Abstract

Pharmacists are caught in the throes of a relentless overdose crisis that has already claimed half a million lives and threatens to claim thousands more. The addiction treatment system is fragmented and inadequate to meet demand. Few physicians provide medications for opioid use disorder (MOUDs), the most effective form of evidence-based treatment, and insufficient treatment options leave patients vulnerable to overdose.Pharmacists routinely interact with patients who have OUD but lack ways to treat them. The primary tools that pharmacists have received to curb the crisis are prescription drug monitoring programs (PDMPs), big data surveillance technologies that they can use to track patients’ medication acquisition patterns. Pharmacists like PDMPs because they help them make decisions efficiently.
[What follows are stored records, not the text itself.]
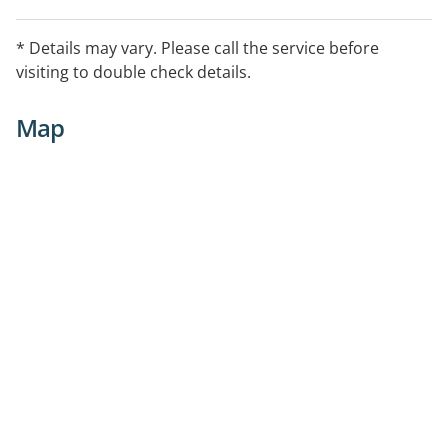
* Details may vary. Please call the service before
visiting to double check details.
Map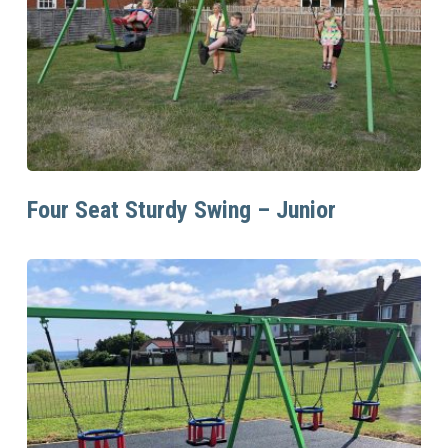
Read More
Four Seat Sturdy Swing – Junior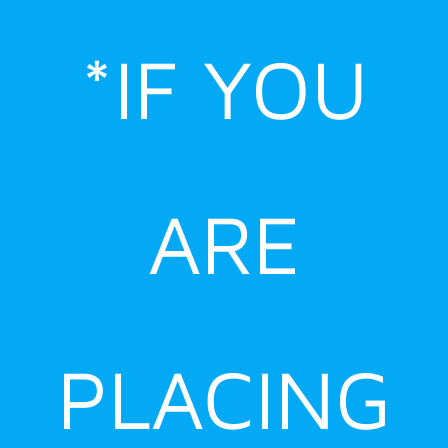
Skip
to
*IF YOU
content
ARE
PLACING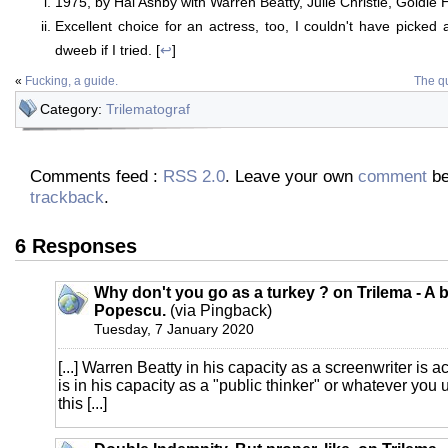
1975, by Hal Ashby with Warren Beatty, Julie Christie, Goldie 
Excellent choice for an actress, too, I couldn't have picked 
dweeb if I tried. [
↩
]
«
Fucking, a guide.
The qu
Category:
Trilematograf
Comments feed :
RSS 2.0
. Leave your own
comment
be
trackback
.
6 Responses
Why don't you go as a turkey ? on Trilema - A 
Popescu.
(via Pingback)
Tuesday, 7 January 2020
[...] Warren Beatty in his capacity as a screenwriter is a
is in his capacity as a "public thinker" or whatever you u
this [...]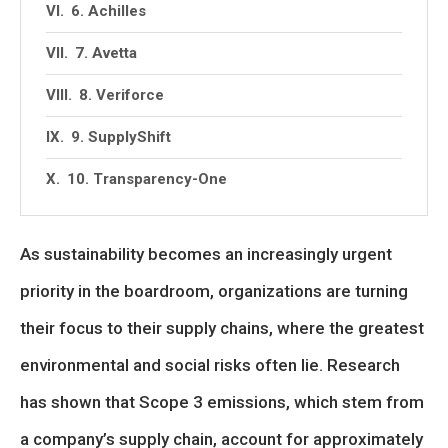
6. Achilles
7. Avetta
8. Veriforce
9. SupplyShift
10. Transparency-One
As sustainability becomes an increasingly urgent
priority in the boardroom, organizations are turning
their focus to their supply chains, where the greatest
environmental and social risks often lie. Research
has shown that Scope 3 emissions, which stem from
a company’s supply chain, account for approximately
However, PDMPs are enforcement technologies, not health care tools; therefore, pharmacists typically use PDMPs to police patients instead of treating them. Policing patients not only fails to help combat overdose, but can also exacerbate harm.Informed by a decade’s worth of interviews with pharmacists before and after PDMP implementation, I argue that pharmacists should be better equipped to help patients with OUD. Specifically, clinical and community pharmacists should mobilize to provide MOUDs through collaborative practice agreements with physicians. Studies show that collaborative practice models are effective at reducing the risk of overdose and saving money and physicians’ time. And pharmacists have the clinical competencies necessary to provide MOUDs for patients. Pharmacists must overcome legal, economic, and interprofessional barriers to do so, but giving pharmacists the tools to treat patients will affirm their professional commitment to caring for patients and saving lives.